Thereafter, plaintiff filed a second amended complaint, alleging claims under 42 U.S.C. § 1983 against El Dorado County and against the City of South Lake Tahoe, South Lake Tahoe Police Officer Andrew Eissinger, and South Lake Tahoe Police Officer Charles Duke (collectively, "the City defendants"). Second Am. Compl. ("SAC"), Dckt. No. 38. Plaintiff alleges that on March 18, 2010, he was bitten by a dog belonging to James Handley, and when he informed Mr. Handley of the bite, Mr. Handley "took his dog by leash and fled." Id. at 3. Plaintiff contends that because he feared that if he did not obtain the dog's vaccination information he would "need to undergo preventative rabies treatment," he "used his bicycle and pushed Mr. Handley off of his skateboard" to stop Mr. Handley from leaving. Id. at 5. Officers Eissinger and Duke arrested plaintiff after arriving at the scene and interviewing witnesses. Id. at 5-6.
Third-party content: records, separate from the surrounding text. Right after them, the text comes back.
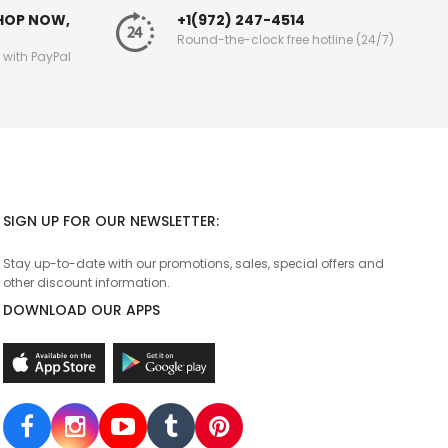
SHOP NOW,
+1(972) 247-4514
Round-the-clock free hotline (24/7)
g with PayPal
SIGN UP FOR OUR NEWSLETTER:
Stay up-to-date with our promotions, sales, special offers and
other discount information.
DOWNLOAD OUR APPS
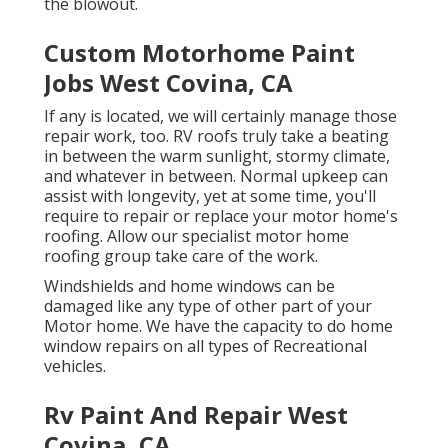
the blowout.
Custom Motorhome Paint
Jobs West Covina, CA
If any is located, we will certainly manage those
repair work, too. RV roofs truly take a beating
in between the warm sunlight, stormy climate,
and whatever in between. Normal upkeep can
assist with longevity, yet at some time, you'll
require to repair or replace your motor home's
roofing. Allow our specialist motor home
roofing group take care of the work.
Windshields and home windows can be
damaged like any type of other part of your
Motor home. We have the capacity to do home
window repairs on all types of Recreational
vehicles.
Rv Paint And Repair West
Covina, CA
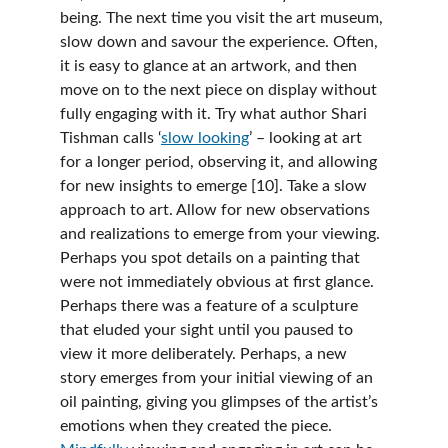
being. The next time you visit the art museum, 
slow down and savour the experience. Often, 
it is easy to glance at an artwork, and then 
move on to the next piece on display without 
fully engaging with it. Try what author Shari 
Tishman calls ‘
slow looking
’ – looking at art 
for a longer period, observing it, and allowing 
for new insights to emerge [10]. Take a slow 
approach to art. Allow for new observations 
and realizations to emerge from your viewing. 
Perhaps you spot details on a painting that 
were not immediately obvious at first glance. 
Perhaps there was a feature of a sculpture 
that eluded your sight until you paused to 
view it more deliberately. Perhaps, a new 
story emerges from your initial viewing of an 
oil painting, giving you glimpses of the artist’s 
emotions when they created the piece. 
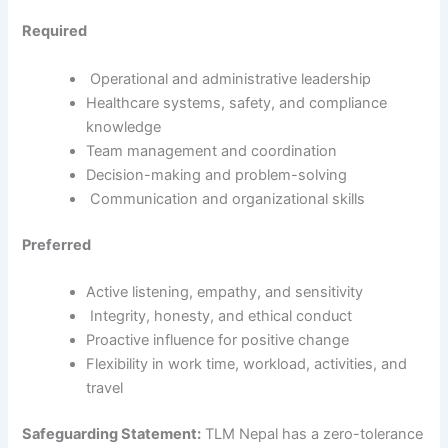
Required
Operational and administrative leadership
Healthcare systems, safety, and compliance
knowledge
Team management and coordination
Decision-making and problem-solving
Communication and organizational skills
Preferred
Active listening, empathy, and sensitivity
Integrity, honesty, and ethical conduct
Proactive influence for positive change
Flexibility in work time, workload, activities, and
travel
Safeguarding Statement:
TLM Nepal has a zero-tolerance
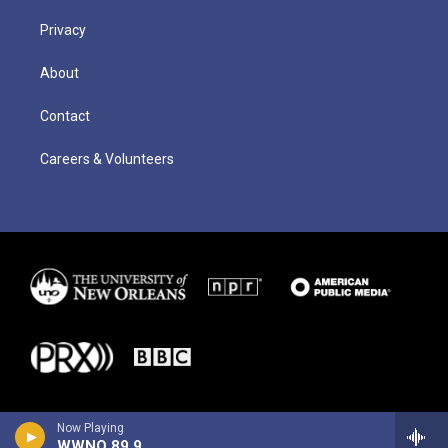
Privacy
About
Contact
Careers & Volunteers
Now Playing
WWNO 89.9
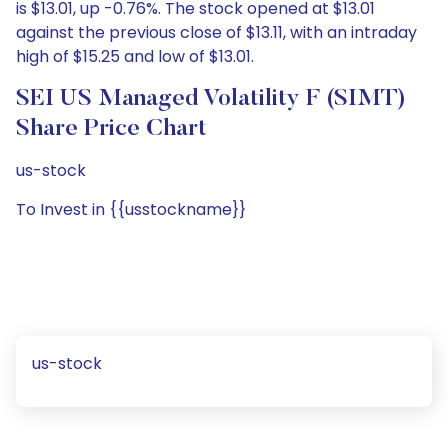
is $13.01, up -0.76%. The stock opened at $13.01
against the previous close of $13.11, with an intraday
high of $15.25 and low of $13.01.
SEI US Managed Volatility F (SIMT)
Share Price Chart
us-stock
To Invest in {{usstockname}}
us-stock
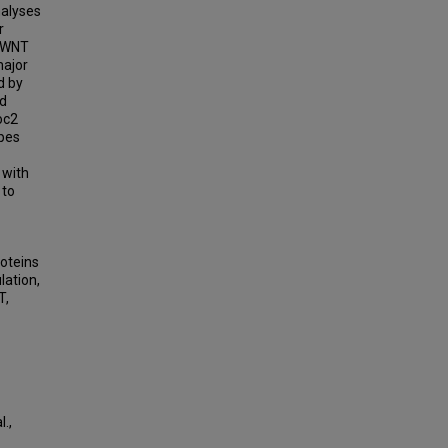
nalyses
r
l/WNT
major
d by
ed
oc2
ypes
 with
 to
oteins
lation,
T,
.,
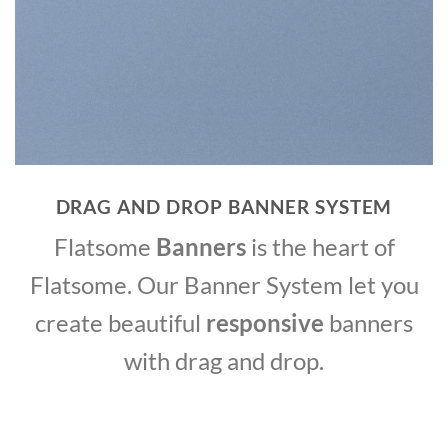
DRAG AND DROP BANNER SYSTEM
Flatsome
Banners
is the heart of
Flatsome. Our Banner System let you
create beautiful
responsive
banners
with drag and drop.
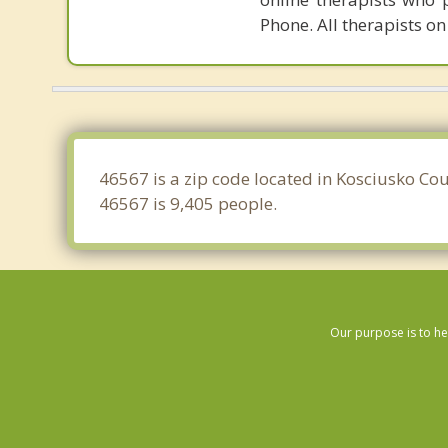
Phone. All therapists on
46567 is a zip code located in Kosciusko Cou
46567 is 9,405 people.
Our purpose is to he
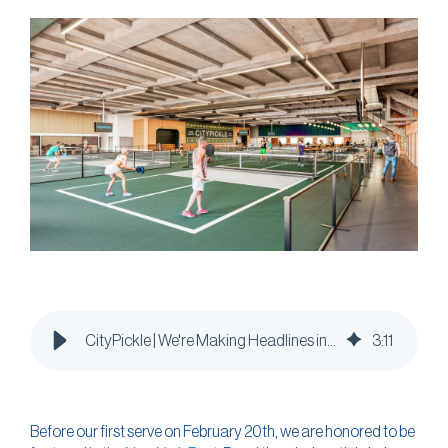
CityPickle | We're Making Headlines in the New York Post
3
:
11
Before our first serve on February 20th, we are honored to be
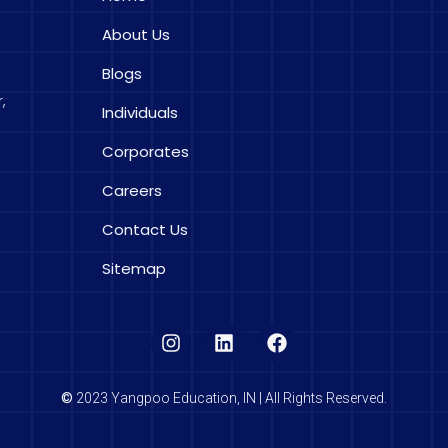
About Us
Blogs
,
Individuals
Corporates
Careers
Contact Us
Sitemap
©
2023 Yangpoo Education, IN | All Rights Reserved.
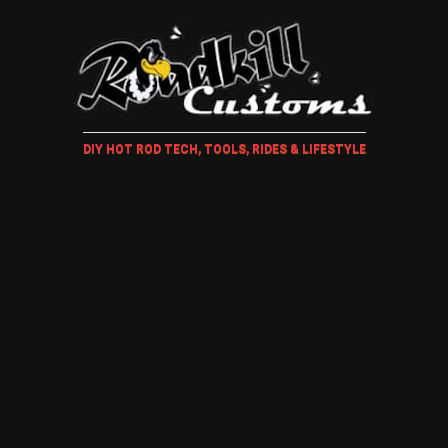
DIY HOT ROD TECH, TOOLS, RIDES & LIFESTYLE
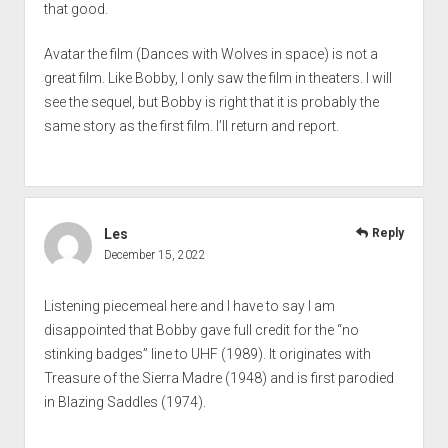
that good.
Avatar the film (Dances with Wolves in space) is not a
great film. Like Bobby, I only saw the film in theaters. I will
see the sequel, but Bobby is right that it is probably the
same story as the first film. I’ll return and report.
Les
Reply
December 15, 2022
Listening piecemeal here and I have to say I am
disappointed that Bobby gave full credit for the “no
stinking badges” line to UHF (1989). It originates with
Treasure of the Sierra Madre (1948) and is first parodied
in Blazing Saddles (1974).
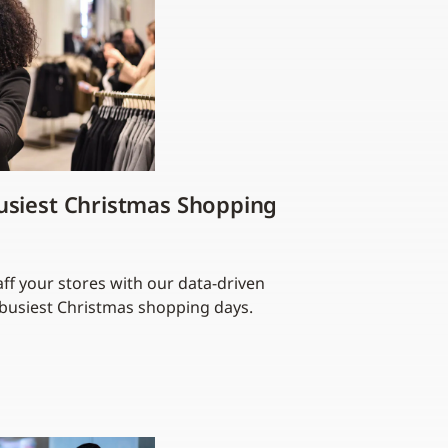
usiest Christmas Shopping
ff your stores with our data-driven
s busiest Christmas shopping days.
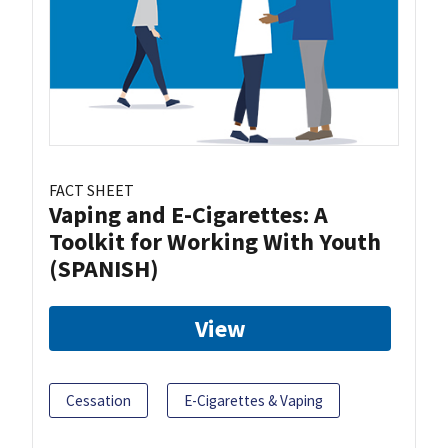
FACT SHEET
Vaping and E-Cigarettes: A
Toolkit for Working With Youth
(SPANISH)
View
Cessation
E-Cigarettes & Vaping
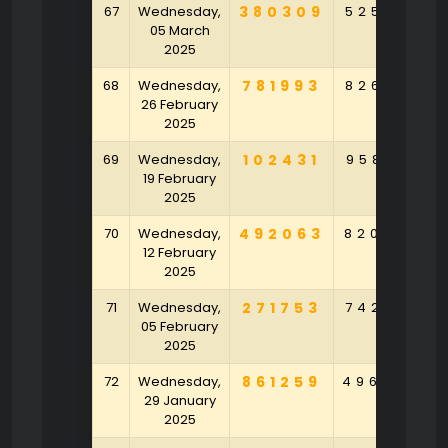
67
Wednesday,
380309
525961
05 March
2025
68
Wednesday,
781993
826251
26 February
2025
69
Wednesday,
102431
958712
19 February
2025
70
Wednesday,
492063
820747
12 February
2025
71
Wednesday,
271753
742461
05 February
2025
72
Wednesday,
861259
496348
29 January
2025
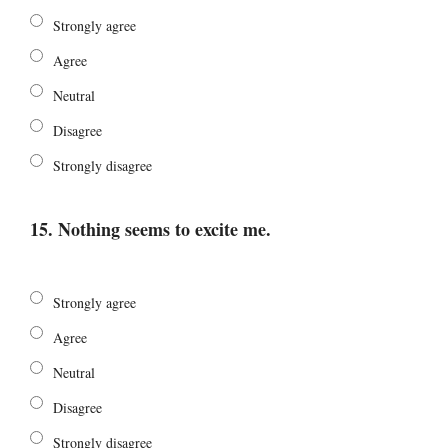
Strongly agree
Agree
Neutral
Disagree
Strongly disagree
15. Nothing seems to excite me.
Strongly agree
Agree
Neutral
Disagree
Strongly disagree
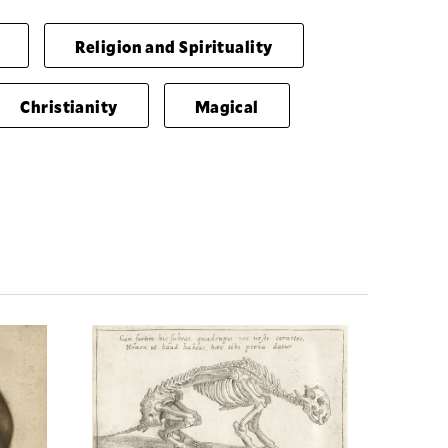
Religion and Spirituality
Christianity
Magical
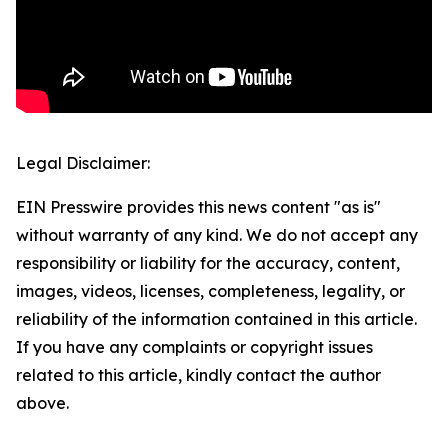
Legal Disclaimer:
EIN Presswire provides this news content "as is"
without warranty of any kind. We do not accept any
responsibility or liability for the accuracy, content,
images, videos, licenses, completeness, legality, or
reliability of the information contained in this article.
If you have any complaints or copyright issues
related to this article, kindly contact the author
above.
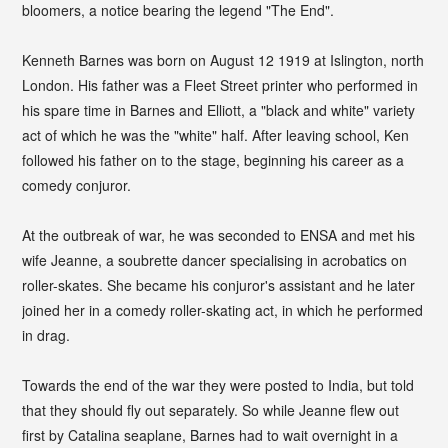
bloomers, a notice bearing the legend "The End".
Kenneth Barnes was born on August 12 1919 at Islington, north
London. His father was a Fleet Street printer who performed in
his spare time in Barnes and Elliott, a "black and white" variety
act of which he was the "white" half. After leaving school, Ken
followed his father on to the stage, beginning his career as a
comedy conjuror.
At the outbreak of war, he was seconded to ENSA and met his
wife Jeanne, a soubrette dancer specialising in acrobatics on
roller-skates. She became his conjuror's assistant and he later
joined her in a comedy roller-skating act, in which he performed
in drag.
Towards the end of the war they were posted to India, but told
that they should fly out separately. So while Jeanne flew out
first by Catalina seaplane, Barnes had to wait overnight in a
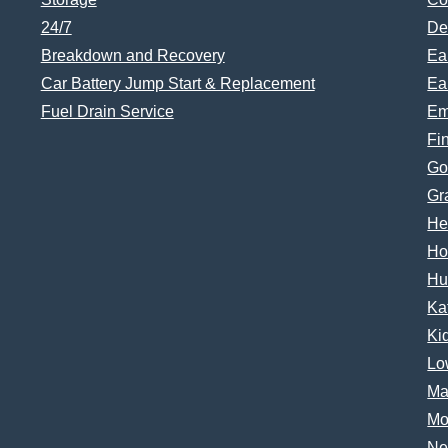
24/7
De
Breakdown and Recovery
Ea
Car Battery Jump Start & Replacement
Ea
Fuel Drain Service
Em
Fi
Go
Gr
He
Ho
Hu
Ka
Ki
Lo
Ma
Mo
Ne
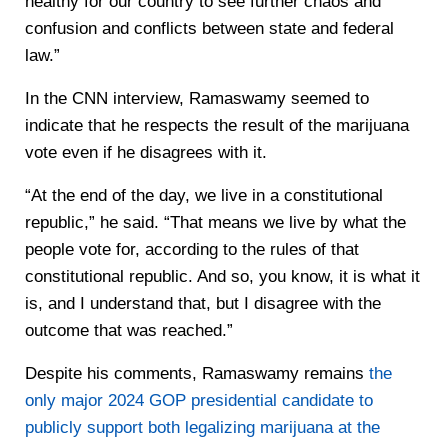
healthy for our country to see further chaos and
confusion and conflicts between state and federal
law.”
In the CNN interview, Ramaswamy seemed to
indicate that he respects the result of the marijuana
vote even if he disagrees with it.
“At the end of the day, we live in a constitutional
republic,” he said. “That means we live by what the
people vote for, according to the rules of that
constitutional republic. And so, you know, it is what it
is, and I understand that, but I disagree with the
outcome that was reached.”
Despite his comments, Ramaswamy remains
the
only major 2024 GOP presidential candidate to
publicly support both legalizing marijuana at the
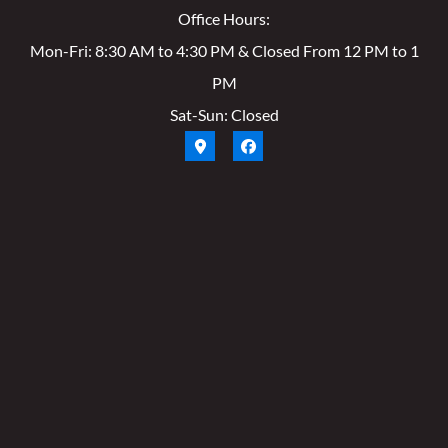
Office Hours:
Mon-Fri: 8:30 AM to 4:30 PM & Closed From 12 PM to 1
PM
Sat-Sun: Closed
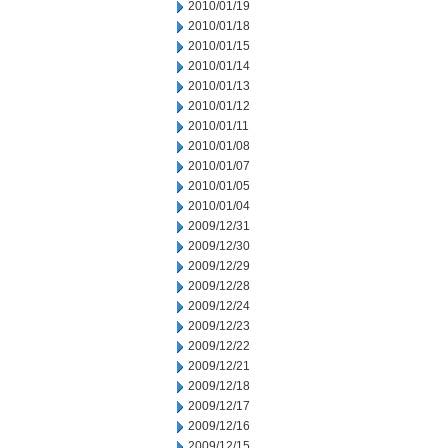
2010/01/19
2010/01/18
2010/01/15
2010/01/14
2010/01/13
2010/01/12
2010/01/11
2010/01/08
2010/01/07
2010/01/05
2010/01/04
2009/12/31
2009/12/30
2009/12/29
2009/12/28
2009/12/24
2009/12/23
2009/12/22
2009/12/21
2009/12/18
2009/12/17
2009/12/16
2009/12/15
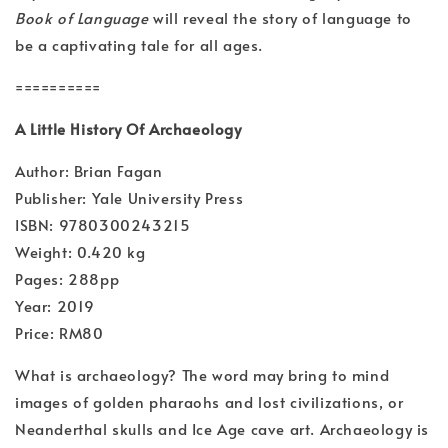
Book of Language
will reveal the story of language to
be a captivating tale for all ages.
==========
A Little History Of Archaeology
Author: Brian Fagan
Publisher: Yale University Press
ISBN: 9780300243215
Weight: 0.420 kg
Pages: 288pp
Year: 2019
Price: RM80
What is archaeology? The word may bring to mind
images of golden pharaohs and lost civilizations, or
Neanderthal skulls and Ice Age cave art. Archaeology is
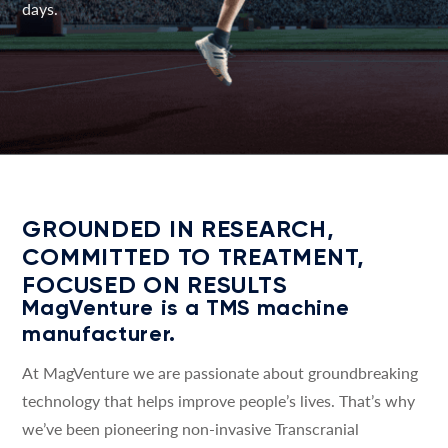
days.
GROUNDED IN RESEARCH,
COMMITTED TO TREATMENT,
FOCUSED ON RESULTS
MagVenture is a TMS machine
manufacturer.
At MagVenture we are passionate about groundbreaking
technology that helps improve people’s lives. That’s why
we’ve been pioneering non-invasive Transcranial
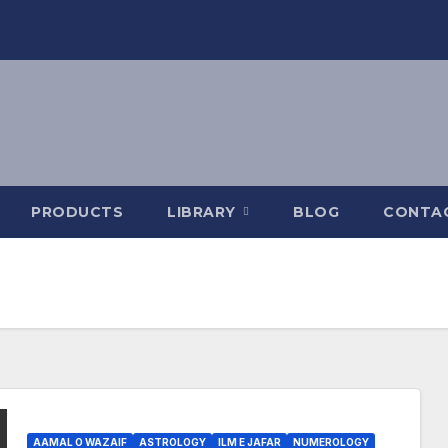
PRODUCTS
LIBRARY
BLOG
CONTA
AAMAL O WAZAIF
ASTROLOGY
ILM E JAFAR
NUMEROLOGY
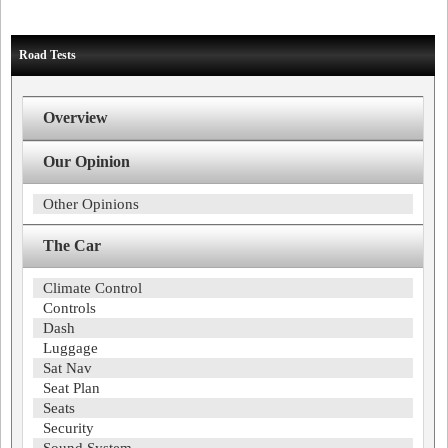
Road Tests
Overview
Our Opinion
Other Opinions
The Car
Climate Control
Controls
Dash
Luggage
Sat Nav
Seat Plan
Seats
Security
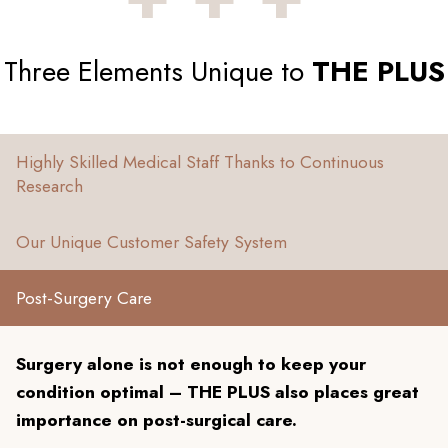
Three Elements Unique to
THE PLUS
Highly Skilled Medical Staff Thanks to Continuous
Research
Our Unique Customer Safety System
Post-Surgery Care
Surgery alone is not enough to keep your
condition optimal – THE PLUS also places great
importance on post-surgical care.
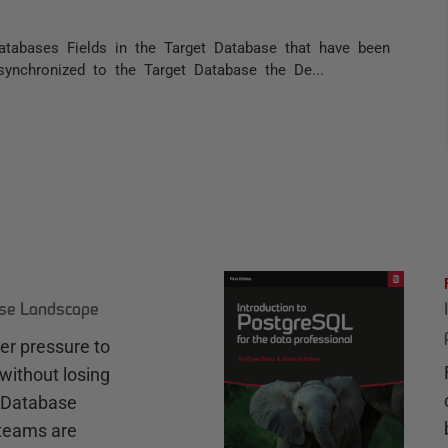
tabases Fields in the Target Database that have been
synchronized to the Target Database the De...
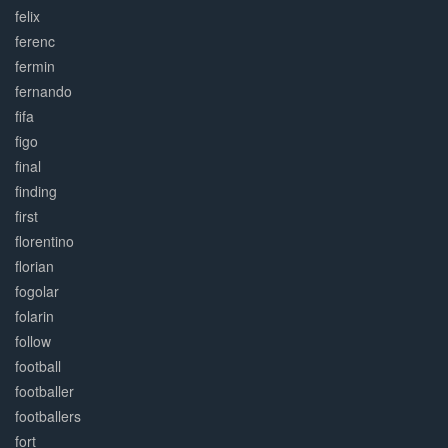
felix
ferenc
fermin
fernando
fifa
figo
final
finding
first
florentino
florian
fogolar
folarin
follow
football
footballer
footballers
fort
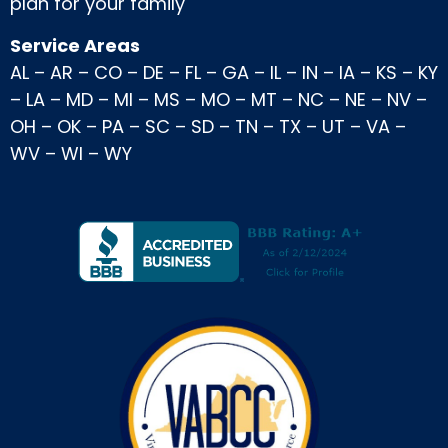
plan for your family
Service Areas
AL
–
AR
–
CO
–
DE
–
FL
–
GA
–
IL
–
IN
–
IA
–
KS
–
KY
–
LA
–
MD
–
MI
–
MS
–
MO
–
MT
–
NC
–
NE
–
NV
–
OH
–
OK
–
PA
–
SC
–
SD
–
TN
–
TX
–
UT
–
VA
–
WV
–
WI
–
WY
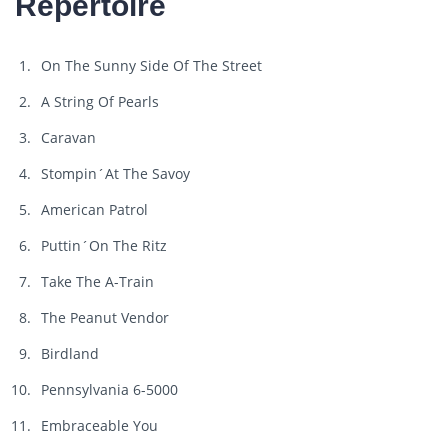
Repertoire
On The Sunny Side Of The Street
A String Of Pearls
Caravan
Stompin´At The Savoy
American Patrol
Puttin´On The Ritz
Take The A-Train
The Peanut Vendor
Birdland
Pennsylvania 6-5000
Embraceable You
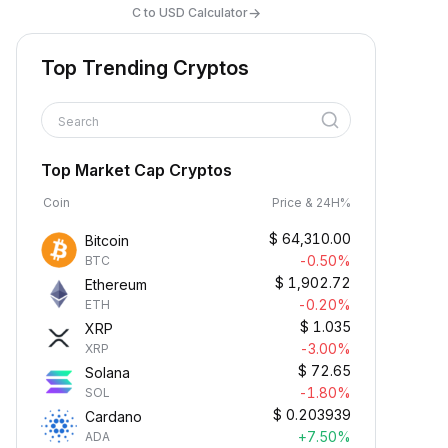
→
C to USD Calculator
Top Trending Cryptos
Search
Top Market Cap Cryptos
Coin
Price & 24H%
$
64,310.00
Bitcoin
-0.50%
BTC
$
1,902.72
Ethereum
-0.20%
ETH
$
1.035
XRP
-3.00%
XRP
$
72.65
Solana
-1.80%
SOL
$
0.203939
Cardano
+7.50%
ADA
Plaintiff's second amended complaint alleges that "[t]he case originated from a false arrest after a minor dog bite incident" and resulted in "excessive bail" and a violation of "plaintiff's 5th and 14th amendment right[s] to due process." Id. at 1. More specifically, plaintiff alleges that Officers Eissinger and Duke "agreed to frame the plaintiff and perpetrated a false arrest." Id. Plaintiff claims that Officer Eissinger violated his right to due process by bringing "his false statements to the court [violating] plaintiff's 8th amendment right . . . and caused excessive bail." Id. at 2. Specifically, plaintiff contends Officer Eissinger "falsely omitted the flight of the dog owner" even though he "understood [plaintiff] had not committed robbery [but] simply lied saying 'Suspect later carried the skateboard away.'" Id. at 7. Plaintiff alleges that defendant City of South Lake Tahoe is "responsible for training and supervising its police officers," "does not discipline police officers whom demonstrate misconduct," and have a "policy of arresting innocent men and bringing false charges against them." Id. at 11-12. Furthermore, plaintiff claims that the City of South Lake Tahoe "hires a majority of its police officers from the State of Nevada" and these officers "hold no personal interest in maintaining the rights of the citizens of South Lake Tahoe California." Id. at 10. Plaintiff continues that because of the out of state hiring, "police officers are indifferent towards the rights of men whom live in South Lake Tahoe[, and] act without conducting a proper investigation [and] without considering that the women are lying." Id. at 10, 11. Plaintiff attempts to prove this indifference by describing three incidents where "women lie, and then their lies are used [by police] to frame [plaintiff]." Id. at 2.

In his second amended complaint, plaintiff also seeks to hold El Dorado County liable for the conduct of certain El Dorado County jail employees. He claims that those employees acted to extract an "excessive bail" of $80,000 from plaintiff by holding him "in a cold holding cell without adequate clothing, but while at the same time being provided bail bond information." Id. at 14. Plaintiff further claims that the "jail employees learned of the plaintiff's ability to post a larger bond then increased the bond" while acting "in alliance with the police officers." Id. Finally, plaintiff alleges that the jail employees denied him "his right to a bail hearing." Id.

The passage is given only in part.